Boka accompagne ces paroles d’un clin d’œil très vulgaire, que Marzi est heureux de ne pas comprendre, puis il fait un grand signe de la main à son vis-à-vis d’en face, et ils démarrent tous deux en trombe et en klaxons, suivis de près par les camions. Une affaire rondement menée.
VII
Évidemment, ça n’a pas raté : au moment où le vioque a voulu monter sur le lama, ce dernier lui a craché tout son mépris à la face. Du coup, le vioque n’a plus voulu monter. Il s’est tourné vers le kangourou, jusqu’à ce que la bête lui balance une baffe, et il s’est finalement résolu à prendre le lama. La caravane s’est mise en marche : le contrat prévoit qu’ils rejoignent les Fourons, un village linguistiquement frontalier où Outchj les attend pour terminer la sale besogne. Le Yougo s’en est réjoui au téléphone : c’est pas tous les jours qu’on a l’occasion de commettre un régicide. Et payé, avec ça ! Marzi, quant à lui, veut saisir l’opportunité pour rapporter un hérisson, paraît que ça bouffe aux limaces ! Au fur et à mesure qu’ils avancent, cependant, Marzi se rend compte qu’il emmène le vioque vers sa mort prochaine. Et dans l’état psychologique lamentable dans lequel celui-ci se trouve, il ne profitera même pas de ses dernières heures ! Marzi décide de s’arrêter de temps en temps pour boire une bière et fumer un pétard. Ce qu’ils font.
VIII
– Je vous ai pas déjà vu quelque part, vous ? lance le bistrotier au vioque en lui servant sa trente-trois.
– Nee… euh, non ! répond le vioque, ça m’étonnerait, ik ben van Brussel.
– Ah ! C’est ça, à la télé, je vous ai vu ! s’exclame le bistrotier.
– Peut-être, minaude le vioque …
– Ben oui, fait Marzi, c’est onze roi ! Not’ koning !
– Hé, meneer le roi ! Bienvenu sais-tu ! Marijse, amène un peu trois trente-trois ici !
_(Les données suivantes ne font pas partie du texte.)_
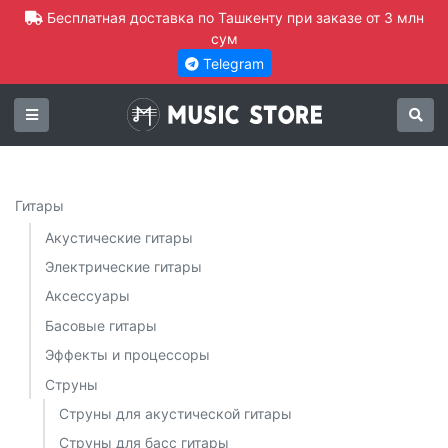
Бесплатная доставка по Ташкенту при заказе от 3 млн
сум
Telegram
Гитары
Акустические гитары
Электрические гитары
Аксессуары
Басовые гитары
Эффекты и процессоры
Струны
Струны для акустической гитары
Струны для басс гитары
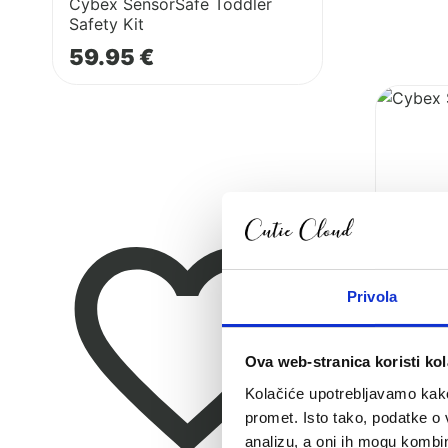
Cybex SensorSafe Toddler
Safety Kit
59.95
€
Pogledaj
proizvod
Cybex
autosjeda
Solution
G2
i-
Fix
Plus
Privola
Ova web-stranica koristi kol
Kolačiće upotrebljavamo kako 
promet. Isto tako, podatke o 
analizu, a oni ih mogu kombini
Cybex a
Et à chaque troquet, c’est le même scénario : le vioque commande un trente-trois, le patron le reconnaît, lui paye un autre trente-trois en prétextant la fête nat’, ensuite le vioque éclate en pleurs et termine sa bière. Sauf qu’il boit de plus en plus vite et qu’il est de plus en plus pété. Les cigarettes truquées sur lesquelles il se jette lorsqu’on les lui présente n’arrangent rien à l’affaire. Et Marzi se dit qu’à ce rythme-là, ils ne
sont pas prêts d’atteindre leur objectif. À la sortie du quinzième bistrot, il actionne à nouveau la pompe buccale du lama sur la tête de son convoyeur, pour lui rafraîchir les idées.
IX
Vers onze heures du soir, un lama et un kangourou montés respectivement d’un souverain déchu et d’un représentant de la pègre liégeoise font leur joyeuse entrée dans les Fourons. Outchj les attend, un sourire éclairé sur le visage. Il a alerté les habitants, qui ont formé un cortège pour acclamer le dernier roi du pays schizophrène, et partout ça crie des Hourras ! des Hurrah! des Hipipip et des Yahoo ! Tous ces gens sont réellement émus, convaincus de prendre part à un événement d’une portée historique, et lorsque le vioque est hissé vers le bûcher, ils ne peuvent retenir leurs larmes. Outchj est chamboulé lui aussi, et il hésite maintenant à bouter le feu sous les royaux pieds du vioque. Mais faut pas rêver, un contrat aussi juteux que celui-là, on se doit de l’honorer, même si c’est à contrecœur.